**Available data**
*** Block opens ***
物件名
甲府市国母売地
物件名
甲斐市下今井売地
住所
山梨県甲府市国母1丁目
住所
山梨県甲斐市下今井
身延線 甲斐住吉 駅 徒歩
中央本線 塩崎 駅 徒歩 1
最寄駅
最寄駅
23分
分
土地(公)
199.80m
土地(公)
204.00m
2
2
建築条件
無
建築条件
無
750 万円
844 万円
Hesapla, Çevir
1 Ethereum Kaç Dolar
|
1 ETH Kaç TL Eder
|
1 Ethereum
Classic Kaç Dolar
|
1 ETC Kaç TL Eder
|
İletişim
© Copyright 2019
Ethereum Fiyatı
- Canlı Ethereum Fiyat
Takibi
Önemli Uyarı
*** Block closes ***
*** Block opens ***
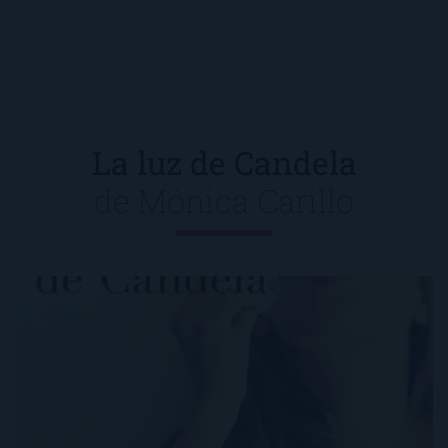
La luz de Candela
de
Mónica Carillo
*** Block closes ***
**Activity**
Copy out every line of the records that the string "Dolar" appears in.

**Final answer**
1 Ethereum Kaç Dolar
Classic Kaç Dolar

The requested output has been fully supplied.